Pour Bocoum, il est nécessaire d’accorder la priorité aux choses importantes, positives dans les rapports entre l’homme et la femme afin de garantir et pérenniser la constitution et la construction de la cellule familiale.

Citant l’exemple de l’Europe, Hamady Bocoum, a évoqué dans ce continent une rivalité sur la question du genre cristallisée autour de l’individu.  Chez nous, il y a certes une rivalité, mais elle se manifeste simplement sur les attitudes, les façons de faire, suivant que l’on soit un homme ou une femme.

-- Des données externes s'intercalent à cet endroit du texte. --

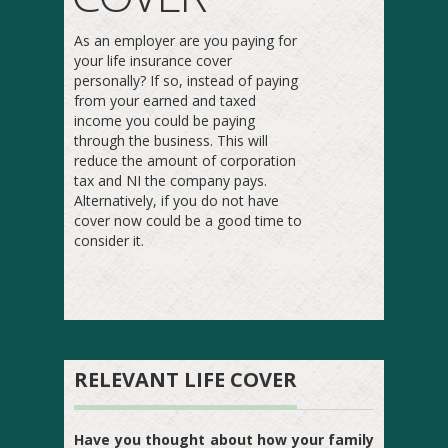
As an employer are you paying for
your life insurance cover
personally? If so, instead of paying
from your earned and taxed
income you could be paying
through the business. This will
reduce the amount of corporation
tax and NI the company pays.
Alternatively, if you do not have
cover now could be a good time to
consider it.
RELEVANT LIFE COVER
Have you thought about how your family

Elles se terminent au sein de la famille, a-t-il laissé entendre.

Pour sa part, Awa Wade, spécialiste des questions de genre, a estimé que cette notion est basée sur des inégalités non biologiques.  « Il s’agit d’inégalités construites par la société qui font que souvent les femmes sont confinées à des rôles bien déterminés », a expliqué l’enseignante-chercheure à l’Université Gaston Berger de Saint-Louis (UGB).

Elle a ajouté : « l’approche genre est davantage basée sur l’identification et l’analyse des différenciations en vue d’apporter des correctifs nécessaires ».

La conférence, organisée au Musée des civilisations noires de Dakar, consacre le lancement des activités de la cellule genre du ministère de la Culture. Le ministre Abdou Latif Coulibaly a pris part aux débats.